=== What to produce ===
Please repeat the line that contains "Forts de notre" and every line after it, exactly, through the end of the records.

[Saved data entries]
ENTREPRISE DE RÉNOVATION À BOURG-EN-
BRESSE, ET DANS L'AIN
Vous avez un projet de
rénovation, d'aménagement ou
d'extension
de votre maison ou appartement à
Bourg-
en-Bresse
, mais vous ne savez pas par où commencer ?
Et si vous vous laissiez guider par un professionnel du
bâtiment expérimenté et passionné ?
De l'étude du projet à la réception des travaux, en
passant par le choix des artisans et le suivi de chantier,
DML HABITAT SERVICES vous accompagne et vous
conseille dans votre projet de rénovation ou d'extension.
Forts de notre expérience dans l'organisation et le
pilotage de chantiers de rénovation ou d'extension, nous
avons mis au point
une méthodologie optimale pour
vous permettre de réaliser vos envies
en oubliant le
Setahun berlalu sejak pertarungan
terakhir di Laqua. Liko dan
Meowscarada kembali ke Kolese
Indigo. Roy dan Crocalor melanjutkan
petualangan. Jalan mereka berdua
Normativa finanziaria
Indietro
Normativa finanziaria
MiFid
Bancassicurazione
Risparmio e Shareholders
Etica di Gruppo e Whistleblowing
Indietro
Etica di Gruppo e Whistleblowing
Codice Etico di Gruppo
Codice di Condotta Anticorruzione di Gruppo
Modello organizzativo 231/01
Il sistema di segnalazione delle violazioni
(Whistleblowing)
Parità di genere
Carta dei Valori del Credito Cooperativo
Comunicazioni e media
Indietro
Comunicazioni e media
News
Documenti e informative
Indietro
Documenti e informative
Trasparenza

=== Solved problem ===
Forts de notre expérience dans l'organisation et le
pilotage de chantiers de rénovation ou d'extension, nous
avons mis au point
une méthodologie optimale pour
vous permettre de réaliser vos envies
en oubliant le
Setahun berlalu sejak pertarungan
terakhir di Laqua. Liko dan
Meowscarada kembali ke Kolese
Indigo. Roy dan Crocalor melanjutkan
petualangan. Jalan mereka berdua
Normativa finanziaria
Indietro
Normativa finanziaria
MiFid
Bancassicurazione
Risparmio e Shareholders
Etica di Gruppo e Whistleblowing
Indietro
Etica di Gruppo e Whistleblowing
Codice Etico di Gruppo
Codice di Condotta Anticorruzione di Gruppo
Modello organizzativo 231/01
Il sistema di segnalazione delle violazioni
(Whistleblowing)
Parità di genere
Carta dei Valori del Credito Cooperativo
Comunicazioni e media
Indietro
Comunicazioni e media
News
Documenti e informative
Indietro
Documenti e informative
Trasparenza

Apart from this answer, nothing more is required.